You are working on your family genealogy and for sake of example, let’s say that your great-great uncle, Remus Starr, a fellow lacking in character, was hanged for horse stealing and train robbery in Montana in 1889.
A cousin has supplied you with the only known photograph of Remus, showing him standing on the gallows. On the back of the picture are the words:
“Remus Starr: Horse thief, sent to Montana Territorial Prison, 1885. Escaped 1887, robbed the Montana Flyer six times. Caught by Pinkerton detectives, convicted and hanged, 1889.”
Pretty grim situation, you’d think. But let’s revise things a bit. We simply crop the picture, scan in an enlarged image and edit it with image processing software so that all that is seen is a head shot.

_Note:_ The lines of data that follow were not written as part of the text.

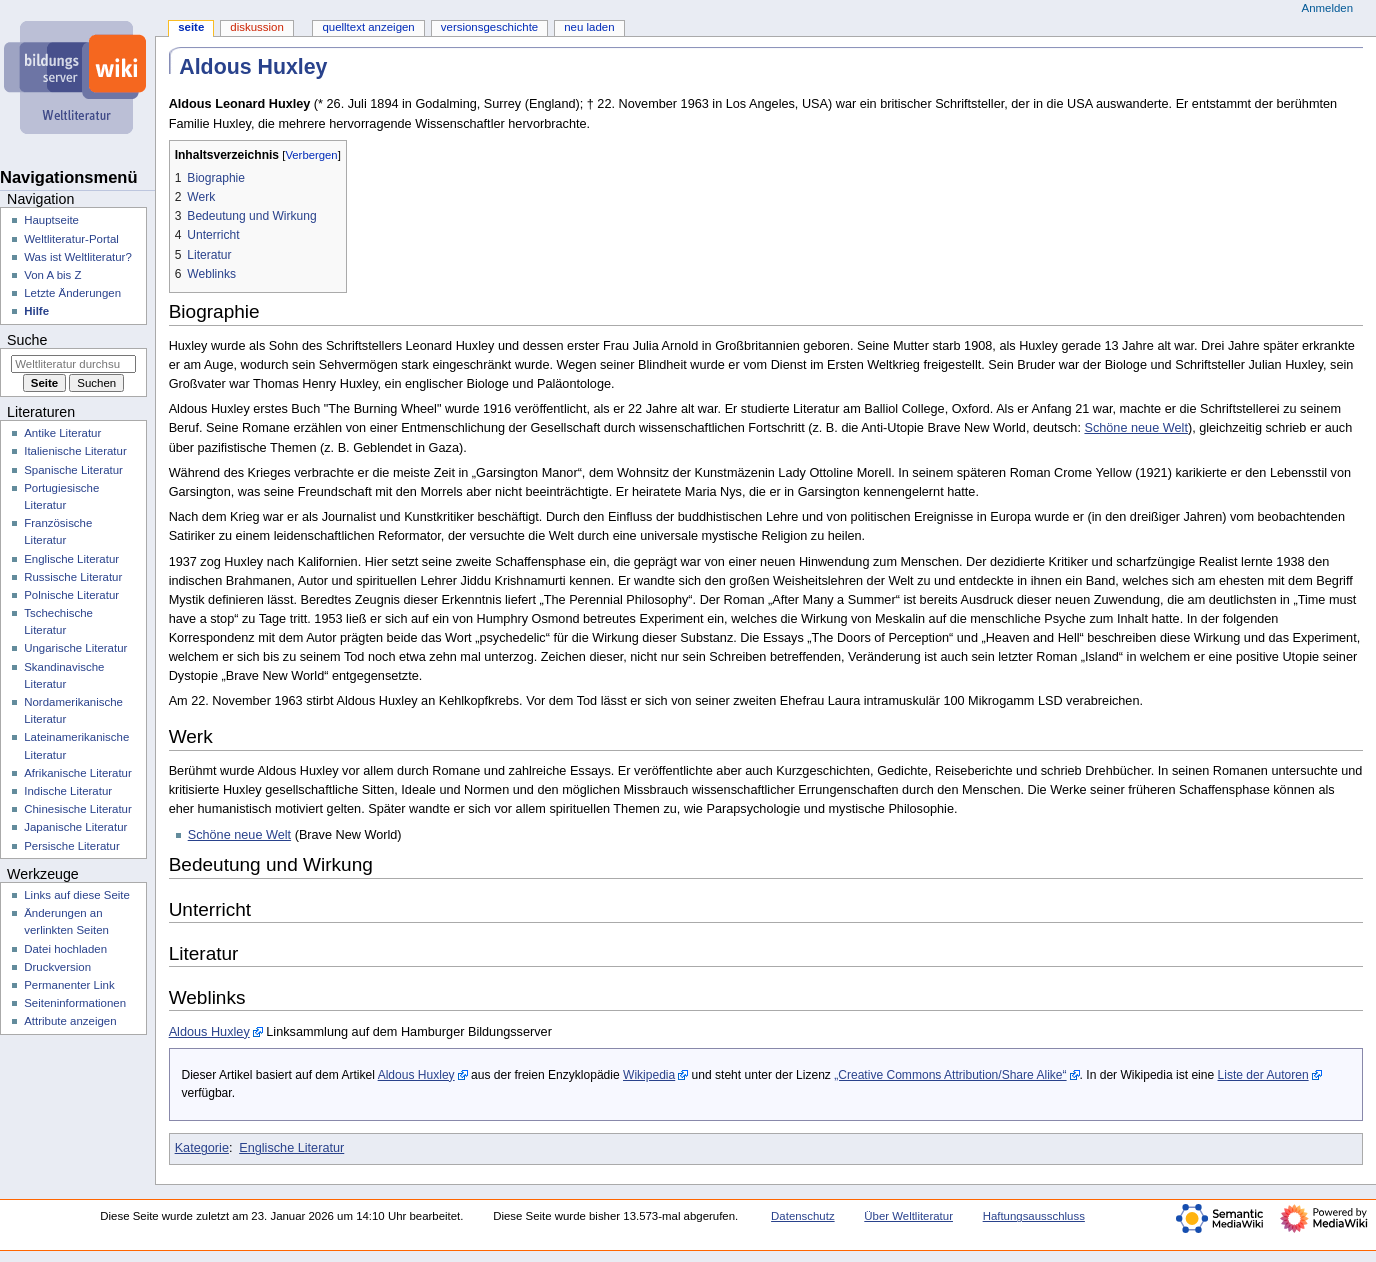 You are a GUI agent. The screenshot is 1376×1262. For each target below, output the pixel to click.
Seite (191, 27)
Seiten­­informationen (75, 1003)
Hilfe (36, 311)
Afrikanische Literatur (78, 773)
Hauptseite (51, 220)
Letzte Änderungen (72, 293)
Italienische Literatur (75, 451)
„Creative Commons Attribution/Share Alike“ (950, 1075)
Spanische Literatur (73, 470)
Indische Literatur (68, 791)
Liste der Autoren (1263, 1075)
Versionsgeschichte (489, 27)
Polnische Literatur (71, 595)
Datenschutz (803, 1216)
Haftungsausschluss (1034, 1216)
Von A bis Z (52, 275)
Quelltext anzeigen (368, 27)
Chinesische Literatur (78, 809)
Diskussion (256, 27)
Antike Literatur (62, 433)
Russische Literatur (73, 577)
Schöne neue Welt (1135, 428)
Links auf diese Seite (77, 895)
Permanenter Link (69, 985)
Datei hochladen (65, 949)
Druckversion (57, 967)
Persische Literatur (71, 846)
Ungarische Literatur (75, 648)
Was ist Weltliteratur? (78, 257)
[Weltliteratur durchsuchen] (73, 364)
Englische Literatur (291, 1148)
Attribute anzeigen (70, 1021)
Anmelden (1328, 8)
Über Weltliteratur (908, 1216)
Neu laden (589, 27)
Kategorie (202, 1148)
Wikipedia (649, 1075)
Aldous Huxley (209, 1032)
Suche (27, 340)
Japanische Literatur (75, 827)
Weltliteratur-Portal (71, 239)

Next, we rewrite the text:
“Remus Starr was a famous cowboy in the Montana Territory. His business empire grew to include acquisition of valuable equestrian assets and intimate dealings with the Montana railroad.
Beginning in 1885, he devoted several years of his life to service at a government facility, finally taking leave to resume his dealings with the railroad. In 1887, he was a key player in a vital investigation run by the renowned Pinkerton Detective Agency. In 1889, Remus passed away during an important civic function held in his honor when the platform upon which he was standing collapsed.”